Copy each line below in which the word "Church" occurs.
**** Data for processing
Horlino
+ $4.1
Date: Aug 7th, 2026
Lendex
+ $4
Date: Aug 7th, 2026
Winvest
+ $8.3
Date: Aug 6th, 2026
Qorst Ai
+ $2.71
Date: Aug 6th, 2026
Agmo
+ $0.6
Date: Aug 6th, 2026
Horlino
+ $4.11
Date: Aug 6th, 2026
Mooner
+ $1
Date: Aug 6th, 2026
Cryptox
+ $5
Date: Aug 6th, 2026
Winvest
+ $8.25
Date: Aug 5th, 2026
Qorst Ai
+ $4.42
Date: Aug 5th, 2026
********
**** Data for processing
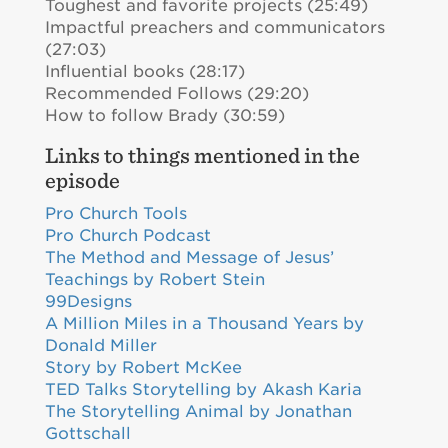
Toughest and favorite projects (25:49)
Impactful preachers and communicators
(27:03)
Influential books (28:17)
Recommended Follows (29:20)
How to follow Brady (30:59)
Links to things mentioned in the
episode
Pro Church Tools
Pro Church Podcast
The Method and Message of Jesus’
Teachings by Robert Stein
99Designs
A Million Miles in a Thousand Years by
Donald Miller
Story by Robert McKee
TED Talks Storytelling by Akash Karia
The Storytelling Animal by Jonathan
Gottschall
********
Problem solution >>
Pro Church Tools
Pro Church Podcast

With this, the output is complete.